Whether the “Guardians” special will become a prized perennial program remains to be seen — though Bacon may already be prepared for that extra notoriety, partly because of the pervasive Six Degrees of Kevin Bacon game. It claims that the “Friday the 13th” and “A Few Good Men” actor is the center of the entertainment universe and that any actor can be connected to Bacon — whose IMDb profile lists more than 100 roles — within just a half-dozen steps.
Director and screenwriter James Gunn (right) works with Chris Pratt (left) and Dave Bautista (center) on the set of “The Guardians of the Galaxy Holiday Special.”Jessica Miglio/Marvel
Bacon initially saw the game as a dig at his career and told The Post in 2013 that he “thought it would just kinda go away.” But he has since learned to accept the cultural quirk and even used it as a catapult for a nonprofit organization.
“It took me a while to see the value of that, frankly, but now I totally embrace it.
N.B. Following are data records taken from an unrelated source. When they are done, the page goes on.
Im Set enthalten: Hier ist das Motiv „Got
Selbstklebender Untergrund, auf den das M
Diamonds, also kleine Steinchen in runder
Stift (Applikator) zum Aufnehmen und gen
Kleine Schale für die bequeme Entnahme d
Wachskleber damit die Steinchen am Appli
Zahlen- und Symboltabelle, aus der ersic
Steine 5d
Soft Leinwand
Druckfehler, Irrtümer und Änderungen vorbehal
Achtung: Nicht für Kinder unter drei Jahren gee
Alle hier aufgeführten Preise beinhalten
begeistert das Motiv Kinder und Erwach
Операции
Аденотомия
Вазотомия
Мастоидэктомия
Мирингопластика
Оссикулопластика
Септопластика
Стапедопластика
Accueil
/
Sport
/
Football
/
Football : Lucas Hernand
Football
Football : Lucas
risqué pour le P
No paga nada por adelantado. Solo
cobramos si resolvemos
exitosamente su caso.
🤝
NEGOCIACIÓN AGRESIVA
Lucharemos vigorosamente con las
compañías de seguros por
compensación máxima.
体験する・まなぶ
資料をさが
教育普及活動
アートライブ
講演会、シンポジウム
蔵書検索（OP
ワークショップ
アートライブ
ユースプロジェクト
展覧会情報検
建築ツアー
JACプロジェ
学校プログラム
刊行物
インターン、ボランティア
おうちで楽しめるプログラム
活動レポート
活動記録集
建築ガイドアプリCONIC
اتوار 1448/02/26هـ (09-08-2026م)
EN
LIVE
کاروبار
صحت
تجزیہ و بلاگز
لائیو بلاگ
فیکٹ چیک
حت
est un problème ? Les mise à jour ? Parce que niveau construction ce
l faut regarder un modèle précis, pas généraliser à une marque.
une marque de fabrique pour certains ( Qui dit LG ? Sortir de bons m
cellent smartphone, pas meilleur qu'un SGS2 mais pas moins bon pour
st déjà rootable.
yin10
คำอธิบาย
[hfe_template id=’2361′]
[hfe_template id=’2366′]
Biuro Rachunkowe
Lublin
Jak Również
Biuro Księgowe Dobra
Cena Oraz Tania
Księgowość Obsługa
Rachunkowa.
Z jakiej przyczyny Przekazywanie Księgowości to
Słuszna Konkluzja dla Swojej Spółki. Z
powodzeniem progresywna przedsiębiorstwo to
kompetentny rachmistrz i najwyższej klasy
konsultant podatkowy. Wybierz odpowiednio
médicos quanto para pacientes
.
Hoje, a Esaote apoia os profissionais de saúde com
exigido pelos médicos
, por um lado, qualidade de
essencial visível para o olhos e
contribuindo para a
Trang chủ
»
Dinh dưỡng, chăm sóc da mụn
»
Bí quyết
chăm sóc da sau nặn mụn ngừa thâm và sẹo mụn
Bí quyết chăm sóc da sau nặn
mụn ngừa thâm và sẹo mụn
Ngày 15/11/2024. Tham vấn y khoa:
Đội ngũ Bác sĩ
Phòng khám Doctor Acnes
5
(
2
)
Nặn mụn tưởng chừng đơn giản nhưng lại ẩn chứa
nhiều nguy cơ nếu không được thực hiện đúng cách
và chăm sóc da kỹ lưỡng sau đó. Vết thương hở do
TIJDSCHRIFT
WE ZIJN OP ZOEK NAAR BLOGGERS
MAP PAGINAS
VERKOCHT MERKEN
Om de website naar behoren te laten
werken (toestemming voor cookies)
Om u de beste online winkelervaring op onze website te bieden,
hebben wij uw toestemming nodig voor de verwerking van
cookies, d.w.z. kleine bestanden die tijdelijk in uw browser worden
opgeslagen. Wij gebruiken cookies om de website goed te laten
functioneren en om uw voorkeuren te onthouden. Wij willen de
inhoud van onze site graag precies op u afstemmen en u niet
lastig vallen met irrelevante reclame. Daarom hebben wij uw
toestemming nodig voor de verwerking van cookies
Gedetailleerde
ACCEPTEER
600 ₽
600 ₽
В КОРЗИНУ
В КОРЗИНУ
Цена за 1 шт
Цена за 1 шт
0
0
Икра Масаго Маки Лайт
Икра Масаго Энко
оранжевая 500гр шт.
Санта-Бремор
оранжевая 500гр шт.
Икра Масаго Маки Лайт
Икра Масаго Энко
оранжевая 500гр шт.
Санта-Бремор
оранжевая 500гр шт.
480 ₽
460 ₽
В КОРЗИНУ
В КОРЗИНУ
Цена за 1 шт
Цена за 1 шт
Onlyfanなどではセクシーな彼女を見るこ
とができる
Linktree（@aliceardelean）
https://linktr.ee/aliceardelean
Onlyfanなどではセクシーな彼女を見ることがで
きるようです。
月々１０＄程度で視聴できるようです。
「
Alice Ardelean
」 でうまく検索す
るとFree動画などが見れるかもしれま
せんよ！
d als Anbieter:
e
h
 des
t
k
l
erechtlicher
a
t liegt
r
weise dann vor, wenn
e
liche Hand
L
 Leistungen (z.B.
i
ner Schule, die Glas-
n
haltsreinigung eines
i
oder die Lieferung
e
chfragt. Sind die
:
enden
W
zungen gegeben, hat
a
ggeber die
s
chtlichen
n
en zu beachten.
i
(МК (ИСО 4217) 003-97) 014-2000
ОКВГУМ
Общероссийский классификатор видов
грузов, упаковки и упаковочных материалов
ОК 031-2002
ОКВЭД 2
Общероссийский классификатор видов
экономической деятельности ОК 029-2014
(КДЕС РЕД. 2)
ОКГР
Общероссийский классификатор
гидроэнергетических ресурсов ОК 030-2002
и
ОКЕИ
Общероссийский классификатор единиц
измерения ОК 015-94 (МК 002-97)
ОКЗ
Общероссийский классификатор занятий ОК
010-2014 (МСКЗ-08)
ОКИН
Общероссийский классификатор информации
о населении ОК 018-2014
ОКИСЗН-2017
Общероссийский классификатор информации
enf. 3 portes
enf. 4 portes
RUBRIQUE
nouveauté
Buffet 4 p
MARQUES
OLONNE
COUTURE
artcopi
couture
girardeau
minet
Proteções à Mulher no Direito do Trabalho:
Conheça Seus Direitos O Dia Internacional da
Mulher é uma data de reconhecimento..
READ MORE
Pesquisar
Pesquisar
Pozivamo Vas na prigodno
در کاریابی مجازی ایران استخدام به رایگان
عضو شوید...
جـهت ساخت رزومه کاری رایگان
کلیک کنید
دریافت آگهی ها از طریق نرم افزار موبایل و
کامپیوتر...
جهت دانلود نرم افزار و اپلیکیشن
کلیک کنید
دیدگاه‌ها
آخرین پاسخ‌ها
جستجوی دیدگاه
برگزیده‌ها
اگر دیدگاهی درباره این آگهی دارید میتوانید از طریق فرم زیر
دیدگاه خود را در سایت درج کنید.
It is my life,” as he most recently explained to The Post. “I don’t believe you become an actor because you want to hide. You become an actor because you want to do something that people are going to see and recognize. And sometimes that recognition comes in certain kinds of ways and sometimes that comes in other ways.
“I’m just grateful that I get to keep working today, that I’m still able to do stuff that people still want to see. I pinch myself all the time.”